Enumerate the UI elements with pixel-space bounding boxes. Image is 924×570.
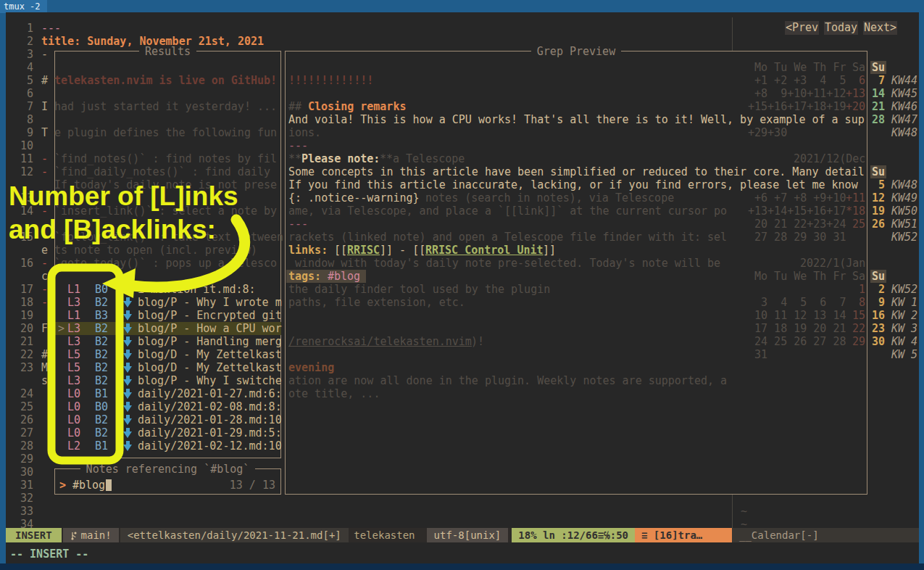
result-item-text[interactable]: blog/P - Handling merg [138, 335, 282, 348]
result-item[interactable]: 18-L3B2blog/P - Why I wrote mpaths, file… [0, 296, 924, 309]
calendar-sunday[interactable]: 21 [872, 100, 885, 113]
links-count[interactable]: L5 [67, 348, 80, 361]
line-number: 26 [13, 413, 33, 426]
calendar-saturday: +20 [846, 100, 865, 113]
result-item-text[interactable]: daily/2021-01-29.md:5: [138, 426, 282, 439]
calendar-week-number: KW 2 [891, 309, 917, 322]
result-item-text[interactable]: blog/P - Encrypted git [138, 309, 282, 322]
terminal-row: 6 +8 9+10+11+12+1314KW45 [0, 87, 924, 100]
file-down-icon [123, 350, 133, 360]
result-item-text[interactable]: blog/P - How a CPU wor [138, 322, 282, 335]
calendar-sunday[interactable]: 7 [872, 74, 885, 87]
buffer-bleed-text: `find_daily_notes()` : find daily [54, 165, 270, 178]
prompt-caret: > [59, 479, 66, 492]
links-count[interactable]: L0 [67, 426, 80, 439]
result-item-text[interactable]: blog/D - My Zettelkast [138, 361, 282, 374]
result-item-text[interactable]: daily/2021-02-12.md:10 [138, 439, 282, 453]
text-run: c [41, 270, 48, 283]
buffer-bleed-text: telekasten.nvim is live on GitHub! [54, 74, 277, 87]
result-item[interactable]: 17-L1B0i mention it.md:8:the daily finde… [0, 283, 924, 296]
backlinks-count[interactable]: B2 [95, 296, 108, 309]
links-count[interactable]: L0 [67, 387, 80, 400]
calendar-sunday[interactable]: 12 [872, 191, 885, 205]
wiki-link[interactable]: RRISC [347, 244, 380, 257]
backlinks-count[interactable]: B0 [95, 400, 108, 413]
frontmatter-delimiter: --- [41, 22, 61, 35]
result-item-selected[interactable]: 20F>L3B2blog/P - How a CPU wor 17 18 19 … [0, 322, 924, 335]
links-count[interactable]: L2 [67, 439, 80, 453]
result-item[interactable]: 25L0B0daily/2021-02-08.md:8: [0, 400, 924, 413]
file-down-icon [123, 415, 133, 425]
calendar-sunday[interactable]: 30 [872, 335, 885, 348]
line-number: 24 [13, 387, 33, 400]
backlinks-count[interactable]: B3 [95, 309, 108, 322]
calendar-days: 27 28 29 30 31 [748, 231, 846, 244]
result-item-text[interactable]: blog/D - My Zettelkast [138, 348, 282, 361]
terminal-row: If today's daily note is not preseIf you… [0, 178, 924, 191]
links-count[interactable]: L3 [67, 374, 80, 387]
result-item[interactable]: sL3B2blog/P - Why I switcheation are now… [0, 374, 924, 387]
mode-message: -- INSERT -- [10, 548, 88, 561]
links-count[interactable]: L1 [67, 309, 80, 322]
links-count[interactable]: L0 [67, 413, 80, 426]
preview-text: Please note: [301, 152, 380, 165]
calendar-sunday[interactable]: 26 [872, 218, 885, 231]
backlinks-count[interactable]: B2 [95, 374, 108, 387]
result-item[interactable]: 19L1B3blog/P - Encrypted git 10 11 12 13… [0, 309, 924, 322]
result-item-text[interactable]: daily/2021-01-27.md:6: [138, 387, 282, 400]
calendar-week-number: KW44 [891, 74, 917, 87]
calendar-sunday[interactable]: 28 [872, 113, 885, 126]
backlinks-count[interactable]: B2 [95, 335, 108, 348]
links-count[interactable]: L3 [67, 335, 80, 348]
file-down-icon [123, 441, 133, 451]
result-item[interactable]: 22#L5B2blog/D - My Zettelkast 31KW 5 [0, 348, 924, 361]
result-item-text[interactable]: daily/2021-02-08.md:8: [138, 400, 282, 413]
search-input[interactable]: #blog [72, 479, 105, 492]
buffer-bleed-text: If today's daily note is not prese [54, 178, 277, 191]
result-item[interactable]: 28L2B1daily/2021-02-12.md:10 [0, 439, 924, 453]
calendar-sunday[interactable]: 19 [872, 205, 885, 218]
result-item[interactable]: 26L0B2daily/2021-01-28.md:10 [0, 413, 924, 426]
links-count[interactable]: L3 [67, 322, 80, 335]
calendar-weekday-header: Su [872, 165, 885, 178]
backlinks-count[interactable]: B1 [95, 387, 108, 400]
terminal-row: 7Ihad just started it yesterday! ...## C… [0, 100, 924, 113]
backlinks-count[interactable]: B0 [95, 283, 108, 296]
backlinks-count[interactable]: B2 [95, 426, 108, 439]
calendar-sunday[interactable]: 23 [872, 322, 885, 335]
result-item-text[interactable]: blog/P - Why I switche [138, 374, 282, 387]
result-item[interactable]: 23ML5B2blog/D - My Zettelkastevening [0, 361, 924, 374]
links-count[interactable]: L0 [67, 400, 80, 413]
result-item-text[interactable]: i mention it.md:8: [138, 283, 256, 296]
wiki-link[interactable]: RRISC Control Unit [425, 244, 544, 257]
tmux-titlebar: tmux -2 [0, 0, 924, 12]
result-item[interactable]: 27L0B2daily/2021-01-29.md:5: [0, 426, 924, 439]
calendar-week-number: KW49 [891, 191, 917, 205]
preview-bleed-text: paths, file extension, etc. [288, 296, 465, 309]
calendar-sunday[interactable]: 14 [872, 87, 885, 100]
calendar-sunday[interactable]: 2 [872, 283, 885, 296]
result-item-text[interactable]: blog/P - Why I wrote m [138, 296, 282, 309]
links-count[interactable]: L1 [67, 283, 80, 296]
calendar-sunday[interactable]: 16 [872, 309, 885, 322]
file-down-icon [123, 310, 133, 321]
result-counter: 13 / 13 [217, 479, 275, 492]
calendar-week-number: KW51 [891, 218, 917, 231]
backlinks-count[interactable]: B2 [95, 348, 108, 361]
result-item[interactable]: 24L0B1daily/2021-01-27.md:6:ote title, .… [0, 387, 924, 400]
result-item[interactable]: 21L3B2blog/P - Handling merg/renerocksai… [0, 335, 924, 348]
backlinks-count[interactable]: B1 [95, 439, 108, 453]
calendar-sunday[interactable]: 9 [872, 296, 885, 309]
tag-match[interactable]: #blog [328, 270, 360, 283]
calendar-saturday: 1 [846, 283, 865, 296]
backlinks-count[interactable]: B2 [95, 361, 108, 374]
result-item-text[interactable]: daily/2021-01-28.md:10 [138, 413, 282, 426]
backlinks-count[interactable]: B2 [95, 413, 108, 426]
calendar-sunday[interactable]: 5 [872, 178, 885, 191]
backlinks-count[interactable]: B2 [95, 322, 108, 335]
links-count[interactable]: L3 [67, 296, 80, 309]
terminal-row: ctags: #blog Mo Tu We Th Fr SaSu [0, 270, 924, 283]
links-count[interactable]: L5 [67, 361, 80, 374]
buffer-bleed-text: `goto_today()` : pops up a Telesco [54, 257, 277, 270]
line-number: 17 [13, 283, 33, 296]
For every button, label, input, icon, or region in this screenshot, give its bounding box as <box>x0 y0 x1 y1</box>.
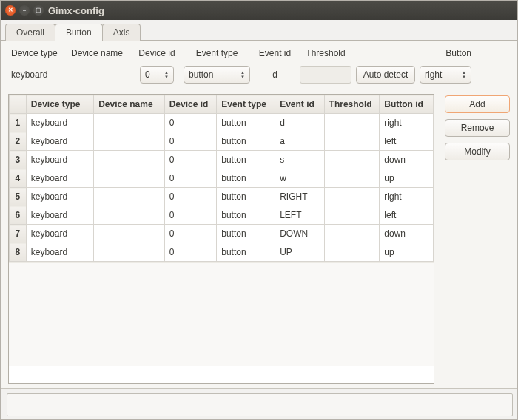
minimize-icon[interactable]: – <box>19 5 30 16</box>
col-event-type[interactable]: Event type <box>217 95 275 114</box>
cell-device-id[interactable]: 0 <box>164 114 217 132</box>
col-threshold[interactable]: Threshold <box>324 95 380 114</box>
cell-threshold[interactable] <box>324 243 380 262</box>
table-row[interactable]: 3keyboard0buttonsdown <box>10 151 434 169</box>
cell-threshold[interactable] <box>324 206 380 225</box>
cell-device-type[interactable]: keyboard <box>26 206 93 225</box>
cell-event-type[interactable]: button <box>217 225 275 243</box>
cell-event-type[interactable]: button <box>217 188 275 206</box>
tab-content: Device type Device name Device id Event … <box>1 41 517 388</box>
cell-device-type[interactable]: keyboard <box>26 188 93 206</box>
cell-event-id[interactable]: RIGHT <box>275 188 324 206</box>
row-number[interactable]: 7 <box>10 225 27 243</box>
cell-device-id[interactable]: 0 <box>164 151 217 169</box>
row-number[interactable]: 5 <box>10 188 27 206</box>
table-row[interactable]: 1keyboard0buttondright <box>10 114 434 132</box>
col-device-type[interactable]: Device type <box>26 95 93 114</box>
cell-button-id[interactable]: left <box>380 132 434 151</box>
cell-device-id[interactable]: 0 <box>164 243 217 262</box>
event-type-combo[interactable]: button ▲▼ <box>184 66 250 84</box>
cell-event-type[interactable]: button <box>217 169 275 188</box>
cell-event-id[interactable]: d <box>275 114 324 132</box>
cell-event-type[interactable]: button <box>217 206 275 225</box>
mapping-grid[interactable]: Device type Device name Device id Event … <box>8 94 434 384</box>
cell-button-id[interactable]: right <box>380 188 434 206</box>
cell-button-id[interactable]: left <box>380 206 434 225</box>
cell-threshold[interactable] <box>324 132 380 151</box>
cell-threshold[interactable] <box>324 151 380 169</box>
cell-device-id[interactable]: 0 <box>164 206 217 225</box>
cell-device-type[interactable]: keyboard <box>26 114 93 132</box>
cell-device-id[interactable]: 0 <box>164 169 217 188</box>
cell-device-type[interactable]: keyboard <box>26 132 93 151</box>
cell-threshold[interactable] <box>324 114 380 132</box>
cell-event-id[interactable]: s <box>275 151 324 169</box>
cell-event-id[interactable]: DOWN <box>275 225 324 243</box>
row-number[interactable]: 2 <box>10 132 27 151</box>
grid-corner <box>10 95 27 114</box>
label-button: Button <box>420 48 471 58</box>
event-id-value: d <box>255 70 295 80</box>
table-row[interactable]: 6keyboard0buttonLEFTleft <box>10 206 434 225</box>
cell-event-id[interactable]: w <box>275 169 324 188</box>
close-icon[interactable]: ✕ <box>5 5 16 16</box>
row-number[interactable]: 1 <box>10 114 27 132</box>
table-row[interactable]: 2keyboard0buttonaleft <box>10 132 434 151</box>
cell-threshold[interactable] <box>324 188 380 206</box>
cell-event-id[interactable]: LEFT <box>275 206 324 225</box>
cell-threshold[interactable] <box>324 225 380 243</box>
cell-button-id[interactable]: up <box>380 243 434 262</box>
cell-device-name[interactable] <box>94 132 165 151</box>
cell-event-type[interactable]: button <box>217 114 275 132</box>
col-device-name[interactable]: Device name <box>94 95 165 114</box>
col-event-id[interactable]: Event id <box>275 95 324 114</box>
cell-device-name[interactable] <box>94 169 165 188</box>
tab-button[interactable]: Button <box>55 24 103 41</box>
cell-event-type[interactable]: button <box>217 132 275 151</box>
cell-device-name[interactable] <box>94 206 165 225</box>
cell-device-type[interactable]: keyboard <box>26 169 93 188</box>
cell-device-type[interactable]: keyboard <box>26 225 93 243</box>
cell-device-name[interactable] <box>94 151 165 169</box>
cell-event-id[interactable]: UP <box>275 243 324 262</box>
table-row[interactable]: 8keyboard0buttonUPup <box>10 243 434 262</box>
remove-button[interactable]: Remove <box>445 119 510 137</box>
cell-device-id[interactable]: 0 <box>164 188 217 206</box>
tab-axis[interactable]: Axis <box>102 24 141 41</box>
cell-button-id[interactable]: down <box>380 225 434 243</box>
cell-device-type[interactable]: keyboard <box>26 243 93 262</box>
row-number[interactable]: 8 <box>10 243 27 262</box>
button-combo[interactable]: right ▲▼ <box>420 66 471 84</box>
cell-device-id[interactable]: 0 <box>164 225 217 243</box>
threshold-field[interactable] <box>300 66 352 84</box>
col-button-id[interactable]: Button id <box>380 95 434 114</box>
cell-device-name[interactable] <box>94 114 165 132</box>
row-number[interactable]: 4 <box>10 169 27 188</box>
grid-empty-area <box>9 262 434 366</box>
cell-button-id[interactable]: right <box>380 114 434 132</box>
col-device-id[interactable]: Device id <box>164 95 217 114</box>
window-title: Gimx-config <box>48 5 104 16</box>
maximize-icon[interactable]: ▢ <box>33 5 44 16</box>
cell-device-id[interactable]: 0 <box>164 132 217 151</box>
device-id-spinner[interactable]: 0 ▲▼ <box>140 66 174 84</box>
cell-device-name[interactable] <box>94 243 165 262</box>
table-row[interactable]: 5keyboard0buttonRIGHTright <box>10 188 434 206</box>
table-row[interactable]: 4keyboard0buttonwup <box>10 169 434 188</box>
modify-button[interactable]: Modify <box>445 143 510 160</box>
row-number[interactable]: 3 <box>10 151 27 169</box>
cell-event-type[interactable]: button <box>217 243 275 262</box>
tab-overall[interactable]: Overall <box>5 24 56 41</box>
cell-button-id[interactable]: up <box>380 169 434 188</box>
cell-event-id[interactable]: a <box>275 132 324 151</box>
cell-button-id[interactable]: down <box>380 151 434 169</box>
auto-detect-button[interactable]: Auto detect <box>356 66 415 84</box>
table-row[interactable]: 7keyboard0buttonDOWNdown <box>10 225 434 243</box>
cell-device-name[interactable] <box>94 225 165 243</box>
cell-event-type[interactable]: button <box>217 151 275 169</box>
cell-device-name[interactable] <box>94 188 165 206</box>
cell-threshold[interactable] <box>324 169 380 188</box>
row-number[interactable]: 6 <box>10 206 27 225</box>
add-button[interactable]: Add <box>445 95 510 113</box>
cell-device-type[interactable]: keyboard <box>26 151 93 169</box>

________________________

# WHAT YOU SHOULD DO
The lines above that hold the word "combo" need counting; write the count and nothing more.

# WORKED SOLUTION
2